Dataset records
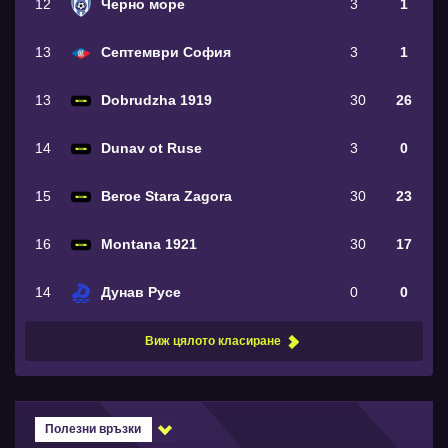
12
Черно море
3
1
13
Септември София
3
1
13
Dobrudzha 1919
30
26
14
Dunav ot Ruse
3
0
15
Beroe Stara Zagora
30
23
16
Montana 1921
30
17
14
Дунав Русе
0
0
Виж цялото класиране
Полезни връзки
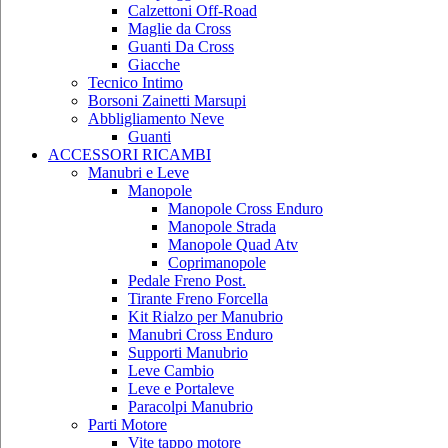
Calzettoni Off-Road
Maglie da Cross
Guanti Da Cross
Giacche
Tecnico Intimo
Borsoni Zainetti Marsupi
Abbligliamento Neve
Guanti
ACCESSORI RICAMBI
Manubri e Leve
Manopole
Manopole Cross Enduro
Manopole Strada
Manopole Quad Atv
Coprimanopole
Pedale Freno Post.
Tirante Freno Forcella
Kit Rialzo per Manubrio
Manubri Cross Enduro
Supporti Manubrio
Leve Cambio
Leve e Portaleve
Paracolpi Manubrio
Parti Motore
Vite tappo motore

Work to complete
Each line containing the word "Enduro" must be pulled from the listing and copied.

Exercise solution
Manopole Cross Enduro
Manubri Cross Enduro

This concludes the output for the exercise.